Yesterday, WSJ’s Lee Gomes revisited his 2002 criticisms of Aberdeen Group. (2008: Vendors Still Paying…; 2002: Glowing Report on Firm X Isn’t… . I respect Lee Gomes. I suggest that analyst watchers and research buyers read the piece, not only for what’s there but for what’s not.

In short: Mr. Gomes checks up on Aberdeen, now part of Harte-Hanks and risen from its own ashes (from a fire many credit Gomes with lighting). He acknowledges some key changes at Aberdeen — such as transparency on vendor sponsored research — but essentially sends readers away with the bitter scent of pay-for-play hanging in the air.

I’ve been impressed with the Aberdeen business model. I see it as one that successfully links high-volume, low-cost benchmark surveys with vendor demand-generation programs. It’s closer to traditional market research and more scalable, on paper, than many of its IT analyst competitors engaging in the same kinds of activities. Of course, final judgement on whether any of this is good or bad comes down to daily execution.
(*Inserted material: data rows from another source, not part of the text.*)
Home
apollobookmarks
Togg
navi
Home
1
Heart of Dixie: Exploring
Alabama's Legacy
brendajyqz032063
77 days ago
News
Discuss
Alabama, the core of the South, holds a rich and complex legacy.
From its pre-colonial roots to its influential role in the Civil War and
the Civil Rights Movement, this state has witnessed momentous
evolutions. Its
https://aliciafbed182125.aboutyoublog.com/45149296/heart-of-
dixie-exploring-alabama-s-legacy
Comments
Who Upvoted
Gomes finds much to criticize about that.

Yet, he avoids a couple of elephants standing in the middle of the room.

One of these elephants is whether ICT industry analyst research warrants the kind of mandated clean-up we saw with U.S. investment industry research.
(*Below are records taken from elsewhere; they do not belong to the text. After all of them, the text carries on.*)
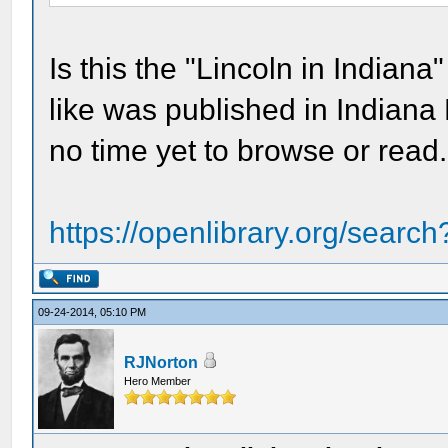
Is this the "Lincoln in Indiana
like was published in Indiana 
no time yet to browse or read. 
https://openlibrary.org/searc
09-24-2014, 05:10 PM
RJNorton
Hero Member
Gomes finds that 5 years of Aberdeen self-imposed improvement still come up short of the mark on business ethics. What now? Is it time we progress into a full-fledged debate on government intervention?

After all, WSJ readers are not likely to be thinking this as an isolated situation at one IT industry research company. More likely, they’re seeing it as a tacit statement on ethics across the IT industry analyst sector. And, the WSJ readership embodies a hefty chunk of the IT analyst customer base.
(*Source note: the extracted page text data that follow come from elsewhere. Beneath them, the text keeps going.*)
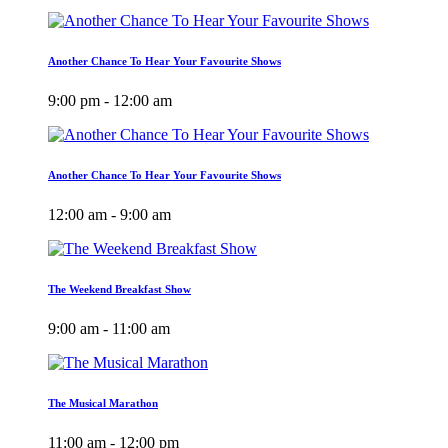
Another Chance To Hear Your Favourite Shows
9:00 pm - 12:00 am
Another Chance To Hear Your Favourite Shows
12:00 am - 9:00 am
The Weekend Breakfast Show
9:00 am - 11:00 am
The Musical Marathon
11:00 am - 12:00 pm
Another elephant in the room is whether the old distinctions between market researchers and IT industry analysts still hold true.

What is the difference? Do we understand it? Is it relevant?

Or should we put the “industry analyst” distinction on moth balls, just another Maginot Line left over from the 20th century?

More blogger reactions to Lee Gomes coverage on Aderdeen

Investile Dysfunction: IT Research Firms Get the Smackdown from the Wall Street Journal

The Whole Nine Yards: Lee Gomes vs Aberdeen: Round 1

Technobabble 2.0: Aberdeen Group - guns for hire, which includes a response from Stephen Gold, President of Aberdeen Group, a Harte-Hanks company

AttentionMax: TThe Future Of Industry Analysts In The Tech Sector

ITtoolbox: Is it really research or is it paid advertising?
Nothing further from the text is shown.